Cuando en 2015 viajé a Islandia, fui felicitado la víspera misma por mi cuñado: “Enhorabuena, desde ayer ya puedes ir a la isla sin que te maten”.

Se refería a que acababa de ser abolida una ley de 1615 por la que un islandés podía matar sin más a cualquier vasco, tras haber embarrancado entonces tres balleneros de aquella procedencia y haberse dedicado al pillaje su tripulación para sobrevivir.

Aún no está abolida, en cambio, una ordenanza de York por la que puede asesinarse legalmente a un escocés, eso sí, siempre que porte arco y flechas.

Como se ve quedan vigentes leyes raras, algunas de tiempos de Maricastaña, como la del territorio estadounidense de Guam, donde una mujer no puede casarse virgen y existen unos profesionales dedicados a remediar la cosa.

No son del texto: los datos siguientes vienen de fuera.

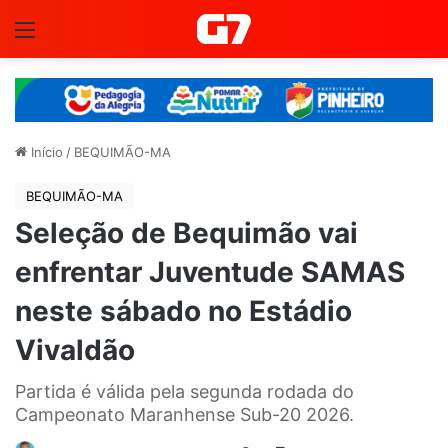
Menu
Início
/
BEQUIMÃO-MA
BEQUIMÃO-MA
Seleção de Bequimão vai
enfrentar Juventude SAMAS
neste sábado no Estádio
Vivaldão
Partida é válida pela segunda rodada do
Campeonato Maranhense Sub-20 2026.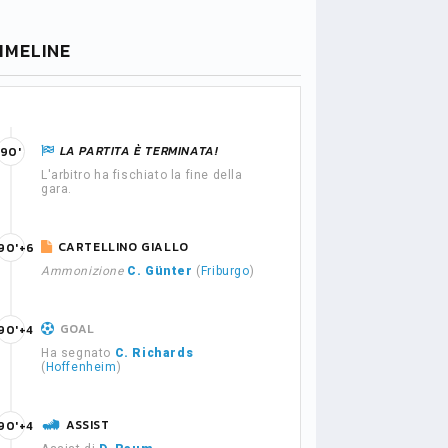
IMELINE
LA PARTITA È TERMINATA!
90'
L'arbitro ha fischiato la fine della
gara.
CARTELLINO GIALLO
90'+6
Ammonizione
C. Günter
(
Friburgo
)
GOAL
90'+4
Ha segnato
C. Richards
(
Hoffenheim
)
ASSIST
90'+4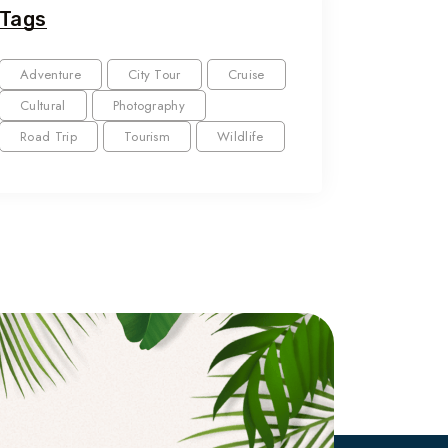
Tags
Adventure
City Tour
Cruise
Cultural
Photography
Road Trip
Tourism
Wildlife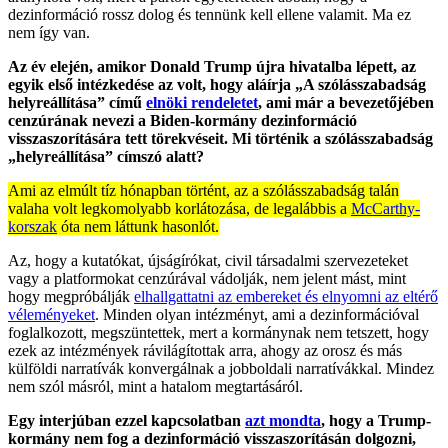
dezinformáció rossz dolog és tennünk kell ellene valamit. Ma ez
nem így van.
Az év elején, amikor Donald Trump újra hivatalba lépett, az
egyik első intézkedése az volt, hogy aláírja „A szólásszabadság
helyreállítása” című
elnöki rendeletet
, ami már a bevezetőjében
cenzúrának nevezi a Biden-kormány dezinformáció
visszaszorítására tett törekvéseit. Mi történik a szólásszabadság
„helyreállítása” címszó alatt?
Ami az elmúlt tíz hónapban történt, az a szólásszabadság talán
valaha volt legkomolyabb korlátozása, de legalábbis a
McCarthy-
korszak
óta nem láttunk hasonlót.
Az, hogy a kutatókat, újságírókat, civil társadalmi szervezeteket
vagy a platformokat cenzúrával vádolják, nem jelent mást, mint
hogy megpróbálják
elhallgattatni az embereket és elnyomni az eltérő
véleményeket
. Minden olyan intézményt, ami a dezinformációval
foglalkozott, megszüntettek, mert a kormánynak nem tetszett, hogy
ezek az intézmények rávilágítottak arra, ahogy az orosz és más
külföldi narratívák konvergálnak a jobboldali narratívákkal. Mindez
nem szól másról, mint a hatalom megtartásáról.
Egy interjúban ezzel kapcsolatban
azt mondta
, hogy a Trump-
kormány nem fog a dezinformáció visszaszorításán dolgozni,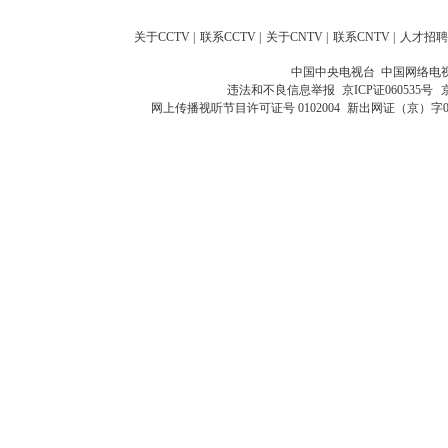
关于CCTV
|
联系CCTV
|
关于CNTV
|
联系CNTV
|
人才招聘
中国中央电视台 中国网络电
违法和不良信息举报
京ICP证060535号
网上传播视听节目许可证号 0102004
新出网证（京）字0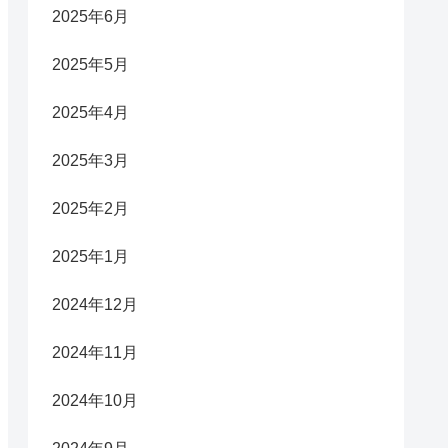
2025年6月
2025年5月
2025年4月
2025年3月
2025年2月
2025年1月
2024年12月
2024年11月
2024年10月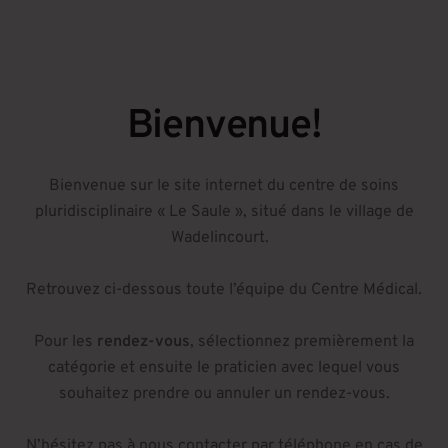
Bienvenue!
Bienvenue sur le site internet du centre de soins
pluridisciplinaire « Le Saule », situé dans le village de
Wadelincourt.
Retrouvez ci-dessous toute l’équipe du Centre Médical.
Pour les
rendez-vous
, sélectionnez premièrement la
catégorie et ensuite le praticien avec lequel vous
souhaitez prendre ou annuler un rendez-vous.
N’hésitez pas à nous contacter par téléphone en cas de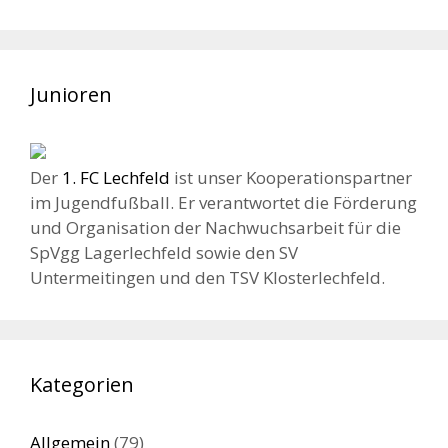
Junioren
Der
1. FC Lechfeld
ist unser Kooperationspartner
im Jugendfußball. Er verantwortet die Förderung
und Organisation der Nachwuchsarbeit für die
SpVgg Lagerlechfeld sowie den SV
Untermeitingen und den TSV Klosterlechfeld.
Kategorien
Allgemein
(79)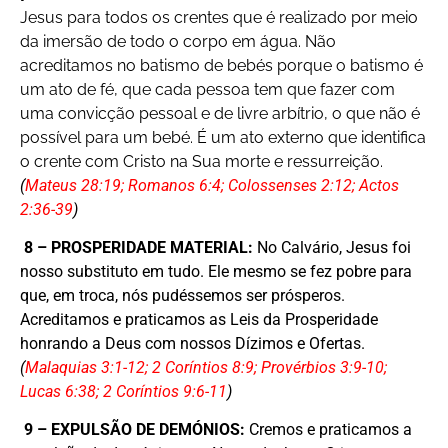
Jesus para todos os crentes que é realizado por meio
da imersão de todo o corpo em água. Não
acreditamos no batismo de bebés porque o batismo é
um ato de fé, que cada pessoa tem que fazer com
uma convicção pessoal e de livre arbítrio, o que não é
possível para um bebé. É um ato externo que identifica
o crente com Cristo na Sua morte e ressurreição.
(
Mateus 28:19; Romanos 6:4; Colossenses 2:12; Actos
2:36-39
)
8 – PROSPERIDADE MATERIAL:
No Calvário, Jesus foi
nosso substituto em tudo. Ele mesmo se fez pobre para
que, em troca, nós pudéssemos ser prósperos.
Acreditamos e praticamos as Leis da Prosperidade
honrando a Deus com nossos Dízimos e Ofertas.
(
Malaquias 3:1-12; 2 Coríntios 8:9; Provérbios 3:9-10;
Lucas 6:38; 2 Coríntios 9:6-11
)
9 – EXPULSÃO DE DEMÓNIOS:
Cremos e praticamos a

Pero es que tampoco en Canadá puede hacerse un vendaje en público o en Inglaterra morirse nadie en el Parlamento, pues en ese caso debe encargarse del cadáver la Corona Británica.

Tanta tontería no se debe a la posible locura de los políticos, ya que en la mayoría de las ocasiones son plebiscitos populares los que han decidido que los hombres de la localidad norteamericana de Carmel deban ir con chaqueta y pantalón a juego, en Alaska se pueda matar a un oso pero no despertarlo cuando está durmiendo o en Vermont prohibirse que las mujeres se pongan dentadura postiza sin permiso firmado del marido.

O sea, que la estupidez no es exclusiva de los políticos, sino que somos los propios ciudadanos quienes nos dejamos llevar casi siempre por nuestras manías, prejuicios o simple majadería.